■ Problem requirements
All of the data needs to be printed again, exactly as written.

*** Block opens ***

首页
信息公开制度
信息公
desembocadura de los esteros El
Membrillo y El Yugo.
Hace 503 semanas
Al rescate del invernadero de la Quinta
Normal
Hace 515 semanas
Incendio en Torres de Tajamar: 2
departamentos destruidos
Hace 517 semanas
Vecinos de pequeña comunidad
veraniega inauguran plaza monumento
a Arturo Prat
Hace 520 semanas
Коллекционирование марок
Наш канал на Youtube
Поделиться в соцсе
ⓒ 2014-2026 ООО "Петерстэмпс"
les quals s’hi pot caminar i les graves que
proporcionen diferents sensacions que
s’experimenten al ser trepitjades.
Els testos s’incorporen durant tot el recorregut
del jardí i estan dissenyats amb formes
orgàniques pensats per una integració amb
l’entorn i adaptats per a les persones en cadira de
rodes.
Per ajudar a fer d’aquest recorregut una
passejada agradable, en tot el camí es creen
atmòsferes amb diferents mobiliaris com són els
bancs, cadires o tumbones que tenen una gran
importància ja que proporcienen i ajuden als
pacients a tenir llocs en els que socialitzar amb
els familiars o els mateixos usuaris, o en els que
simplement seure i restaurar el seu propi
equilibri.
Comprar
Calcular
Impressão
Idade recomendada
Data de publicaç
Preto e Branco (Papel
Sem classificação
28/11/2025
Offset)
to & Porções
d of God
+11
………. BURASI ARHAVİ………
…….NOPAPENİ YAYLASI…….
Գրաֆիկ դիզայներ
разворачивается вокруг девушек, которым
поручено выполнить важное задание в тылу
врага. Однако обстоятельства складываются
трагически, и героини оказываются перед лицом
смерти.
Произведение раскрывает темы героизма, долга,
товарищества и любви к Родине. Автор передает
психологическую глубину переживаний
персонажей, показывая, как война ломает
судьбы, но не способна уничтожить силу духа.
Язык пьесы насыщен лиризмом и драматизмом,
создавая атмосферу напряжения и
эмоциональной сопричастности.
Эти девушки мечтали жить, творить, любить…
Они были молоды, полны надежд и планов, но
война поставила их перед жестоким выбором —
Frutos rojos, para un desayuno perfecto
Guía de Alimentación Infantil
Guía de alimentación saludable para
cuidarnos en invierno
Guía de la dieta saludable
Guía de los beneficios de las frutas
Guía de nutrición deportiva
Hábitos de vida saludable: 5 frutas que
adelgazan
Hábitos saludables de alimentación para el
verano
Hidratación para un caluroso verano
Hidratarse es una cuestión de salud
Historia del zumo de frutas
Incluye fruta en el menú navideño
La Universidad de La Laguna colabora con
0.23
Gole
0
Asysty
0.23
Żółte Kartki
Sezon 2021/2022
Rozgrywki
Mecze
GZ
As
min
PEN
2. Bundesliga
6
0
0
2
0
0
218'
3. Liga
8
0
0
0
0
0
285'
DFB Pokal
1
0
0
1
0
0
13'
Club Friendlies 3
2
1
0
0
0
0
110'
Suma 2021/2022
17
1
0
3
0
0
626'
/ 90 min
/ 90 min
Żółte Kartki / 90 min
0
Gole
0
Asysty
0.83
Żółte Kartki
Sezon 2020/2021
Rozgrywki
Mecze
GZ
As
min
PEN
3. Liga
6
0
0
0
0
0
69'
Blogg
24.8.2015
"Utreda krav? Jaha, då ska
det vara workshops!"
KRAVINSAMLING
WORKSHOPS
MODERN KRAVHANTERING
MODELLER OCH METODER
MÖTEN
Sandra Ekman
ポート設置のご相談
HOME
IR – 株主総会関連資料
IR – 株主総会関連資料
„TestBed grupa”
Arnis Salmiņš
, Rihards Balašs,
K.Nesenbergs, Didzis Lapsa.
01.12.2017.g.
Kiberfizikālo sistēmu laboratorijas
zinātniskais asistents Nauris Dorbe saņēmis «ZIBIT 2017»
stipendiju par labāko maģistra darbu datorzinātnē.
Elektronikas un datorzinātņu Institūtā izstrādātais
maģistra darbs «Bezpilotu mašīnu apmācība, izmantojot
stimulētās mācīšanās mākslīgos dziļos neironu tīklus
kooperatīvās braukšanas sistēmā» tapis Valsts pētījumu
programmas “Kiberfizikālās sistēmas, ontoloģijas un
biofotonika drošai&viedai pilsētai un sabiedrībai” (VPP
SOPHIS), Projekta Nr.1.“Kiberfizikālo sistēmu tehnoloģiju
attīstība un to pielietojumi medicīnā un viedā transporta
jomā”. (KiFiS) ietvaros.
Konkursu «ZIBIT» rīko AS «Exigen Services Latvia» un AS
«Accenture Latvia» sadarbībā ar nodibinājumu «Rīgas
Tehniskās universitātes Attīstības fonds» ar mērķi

*** Block closes ***

■ Task result
首页
信息公开制度
信息公
desembocadura de los esteros El
Membrillo y El Yugo.
Hace 503 semanas
Al rescate del invernadero de la Quinta
Normal
Hace 515 semanas
Incendio en Torres de Tajamar: 2
departamentos destruidos
Hace 517 semanas
Vecinos de pequeña comunidad
veraniega inauguran plaza monumento
a Arturo Prat
Hace 520 semanas
Коллекционирование марок
Наш канал на Youtube
Поделиться в соцсе
ⓒ 2014-2026 ООО "Петерстэмпс"
les quals s’hi pot caminar i les graves que
proporcionen diferents sensacions que
s’experimenten al ser trepitjades.
Els testos s’incorporen durant tot el recorregut
del jardí i estan dissenyats amb formes
orgàniques pensats per una integració amb
l’entorn i adaptats per a les persones en cadira de
rodes.
Per ajudar a fer d’aquest recorregut una
passejada agradable, en tot el camí es creen
atmòsferes amb diferents mobiliaris com són els
bancs, cadires o tumbones que tenen una gran
importància ja que proporcienen i ajuden als
pacients a tenir llocs en els que socialitzar amb
els familiars o els mateixos usuaris, o en els que
simplement seure i restaurar el seu propi
equilibri.
Comprar
Calcular
Impressão
Idade recomendada
Data de publicaç
Preto e Branco (Papel
Sem classificação
28/11/2025
Offset)
to & Porções
d of God
+11
………. BURASI ARHAVİ………
…….NOPAPENİ YAYLASI…….
Գրաֆիկ դիզայներ
разворачивается вокруг девушек, которым
поручено выполнить важное задание в тылу
врага. Однако обстоятельства складываются
трагически, и героини оказываются перед лицом
смерти.
Произведение раскрывает темы героизма, долга,
товарищества и любви к Родине. Автор передает
психологическую глубину переживаний
персонажей, показывая, как война ломает
судьбы, но не способна уничтожить силу духа.
Язык пьесы насыщен лиризмом и драматизмом,
создавая атмосферу напряжения и
эмоциональной сопричастности.
Эти девушки мечтали жить, творить, любить…
Они были молоды, полны надежд и планов, но
война поставила их перед жестоким выбором —
Frutos rojos, para un desayuno perfecto
Guía de Alimentación Infantil
Guía de alimentación saludable para
cuidarnos en invierno
Guía de la dieta saludable
Guía de los beneficios de las frutas
Guía de nutrición deportiva
Hábitos de vida saludable: 5 frutas que
adelgazan
Hábitos saludables de alimentación para el
verano
Hidratación para un caluroso verano
Hidratarse es una cuestión de salud
Historia del zumo de frutas
Incluye fruta en el menú navideño
La Universidad de La Laguna colabora con
0.23
Gole
0
Asysty
0.23
Żółte Kartki
Sezon 2021/2022
Rozgrywki
Mecze
GZ
As
min
PEN
2. Bundesliga
6
0
0
2
0
0
218'
3. Liga
8
0
0
0
0
0
285'
DFB Pokal
1
0
0
1
0
0
13'
Club Friendlies 3
2
1
0
0
0
0
110'
Suma 2021/2022
17
1
0
3
0
0
626'
/ 90 min
/ 90 min
Żółte Kartki / 90 min
0
Gole
0
Asysty
0.83
Żółte Kartki
Sezon 2020/2021
Rozgrywki
Mecze
GZ
As
min
PEN
3. Liga
6
0
0
0
0
0
69'
Blogg
24.8.2015
"Utreda krav? Jaha, då ska
det vara workshops!"
KRAVINSAMLING
WORKSHOPS
MODERN KRAVHANTERING
MODELLER OCH METODER
MÖTEN
Sandra Ekman
ポート設置のご相談
HOME
IR – 株主総会関連資料
IR – 株主総会関連資料
„TestBed grupa”
Arnis Salmiņš
, Rihards Balašs,
K.Nesenbergs, Didzis Lapsa.
01.12.2017.g.
Kiberfizikālo sistēmu laboratorijas
zinātniskais asistents Nauris Dorbe saņēmis «ZIBIT 2017»
stipendiju par labāko maģistra darbu datorzinātnē.
Elektronikas un datorzinātņu Institūtā izstrādātais
maģistra darbs «Bezpilotu mašīnu apmācība, izmantojot
stimulētās mācīšanās mākslīgos dziļos neironu tīklus
kooperatīvās braukšanas sistēmā» tapis Valsts pētījumu
programmas “Kiberfizikālās sistēmas, ontoloģijas un
biofotonika drošai&viedai pilsētai un sabiedrībai” (VPP
SOPHIS), Projekta Nr.1.“Kiberfizikālo sistēmu tehnoloģiju
attīstība un to pielietojumi medicīnā un viedā transporta
jomā”. (KiFiS) ietvaros.
Konkursu «ZIBIT» rīko AS «Exigen Services Latvia» un AS
«Accenture Latvia» sadarbībā ar nodibinājumu «Rīgas
Tehniskās universitātes Attīstības fonds» ar mērķi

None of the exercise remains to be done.